La vicenda del Partito Democratico di questi ultimi anni si è sviluppata seguendo questo canovaccio. Spesso si è preferito raccontare le storie personali dei singoli protagonisti, quasi si guardasse una soap opera alla Beautiful, piuttosto che spiegare le idee ed i progetti per il Paese. La leadership si è sostituita alle idee. Donne e uomini impegnati in politica hanno perso progressivamente la propria autonomia ed il rapporto con i cittadini, preferendo schierarsi con il leader carismatico di turno, alla ricerca di una posizione di potere personale. Dalla discussione sui contenuti e sulla capacità di decidere ed incidere sulle sorti del Paese, si è arrivati ai commenti e alle discussioni da bar dello sport, dove ci si divide a priori fra romanisti e juventini e dove vale praticamente tutto e nulla deve essere comprovato da fatti e risultati oggettivi.
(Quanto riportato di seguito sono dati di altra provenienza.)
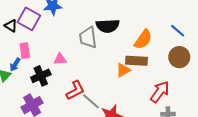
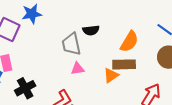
black semicircle: (108, 26) -> (91, 30), size x0.7
pink triangle: (60, 59) -> (78, 69), moved

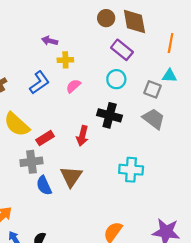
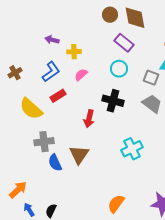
purple arrow: (50, 41) -> (52, 40), moved
red rectangle: (45, 138) -> (58, 96), moved
cyan cross: (131, 170) -> (132, 149), turned -30

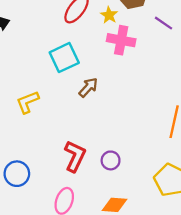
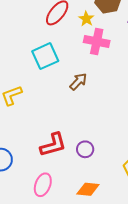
brown arrow: (88, 87) -> (78, 82), moved
red L-shape: (75, 156) -> (53, 145), turned 48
Per questa ragione la scelta dei metodi e dei toni utilizzati da Matteo Renzi, per quanto appaiano lontani anni luce dal vecchio modello di partito di centrosinistra del nostro Paese, rappresentano ciò di cui ha bisogno la politica italiana. Bisogna uscire dallo stallo della Seconda Repubblica. Matteo Renzi è consapevole di come sia necessario decidere rapidamente. Primo perchè ne ha bisogno l’Italia e secondo perchè l’orizzonte di un uomo politico non può essere infinito, ma dovrebbe durare al massimo lo spazio di un decennio, come avviene nelle altre democrazie occidentali. Le vite politiche infinite di certe figure della politica nostrana di destra e di sinistra sono incomprensibili per un francese o un americano e dovrebbero provocarci imbarazzo ed indignazione. Nelle democrazie occidentali dopo dieci anni di leadership nazionale, i politici concludono il proprio impegno politico e si occupano di altro. Succede indipendentemente dai risultati politici che hanno raggiunto. I cicli si aprono e si chiudono. L’alternanza politica è il frutto di questi cicli, che pur basandosi sulla leadership personale di uomini e donne, rimangono ancorati alle idee e ai valori dei partiti storici che animano la vita politica.
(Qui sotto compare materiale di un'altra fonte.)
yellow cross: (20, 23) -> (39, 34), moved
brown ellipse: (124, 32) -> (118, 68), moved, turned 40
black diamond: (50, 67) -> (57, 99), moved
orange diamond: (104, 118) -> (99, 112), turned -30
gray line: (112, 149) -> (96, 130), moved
Per questo motivo, più di ogni altro, la sfida politica di Renzi sulle riforme rappresenta oggi l’ultimo tentativo per la politica italiana di sopravvivere al vento del populismo e dell’astensionismo. Chi critica questo tentativo per partito preso, accusando il segretario di incoerenza o peggio ancora di intelligence con il nemico, mentre è in carica un governo di larghe intese resosi necessario proprio a causa dell’inadeguatezza del sistema elettorale, rischia di fare un esercizio da bar dello sport. Rischia cioè di anteporre le proprie legittime opinioni personali all’interesse del Paese. Uno di quegli errori che hanno portato il Partito Democratico degli ultimi anni a parlare più di se stesso che dei problemi del Paese.

Quei parlamentari del Pd che nei prossimi giorni si dovessero assumere la responsabilità di cambiare con il proprio voto in Parlamento quanto deciso dalla direzione nazionale del partito, avranno almeno il merito di contribuire finalmente a fare chiarezza su chi fossero i famosi 101 giustizieri di Romano Prodi. Quelli che decisero che la loro opinione da bar dello sport fosse più importante di quella espressa dall’allora segretario del partito Pierluigi Bersani. Se quella storia vergognosa dovesse ripetersi, davvero il Pd rischierebbe di finire in farsa.